--- START ---

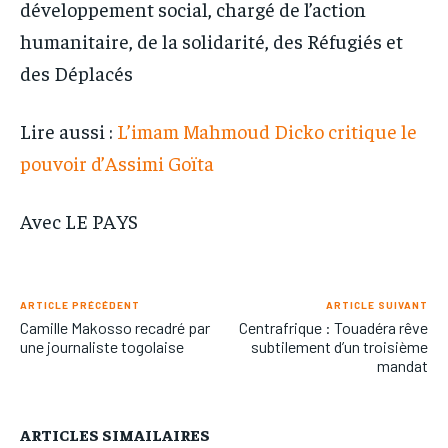
développement social, chargé de l’action
humanitaire, de la solidarité, des Réfugiés et
des Déplacés
Lire aussi :
L’imam Mahmoud Dicko critique le
pouvoir d’Assimi Goïta
Avec LE PAYS
ARTICLE PRÉCÉDENT
ARTICLE SUIVANT
Camille Makosso recadré par
Centrafrique : Touadéra rêve
une journaliste togolaise
subtilement d’un troisième
mandat
ARTICLES SIMAILAIRES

--- END ---

> [Exercise brief]
What is needed is every entry written out word for word, with no pictures.

> [Solution for this task]
développement social, chargé de l’action
humanitaire, de la solidarité, des Réfugiés et
des Déplacés
Lire aussi :
L’imam Mahmoud Dicko critique le
pouvoir d’Assimi Goïta
Avec LE PAYS
ARTICLE PRÉCÉDENT
ARTICLE SUIVANT
Camille Makosso recadré par
Centrafrique : Touadéra rêve
une journaliste togolaise
subtilement d’un troisième
mandat
ARTICLES SIMAILAIRES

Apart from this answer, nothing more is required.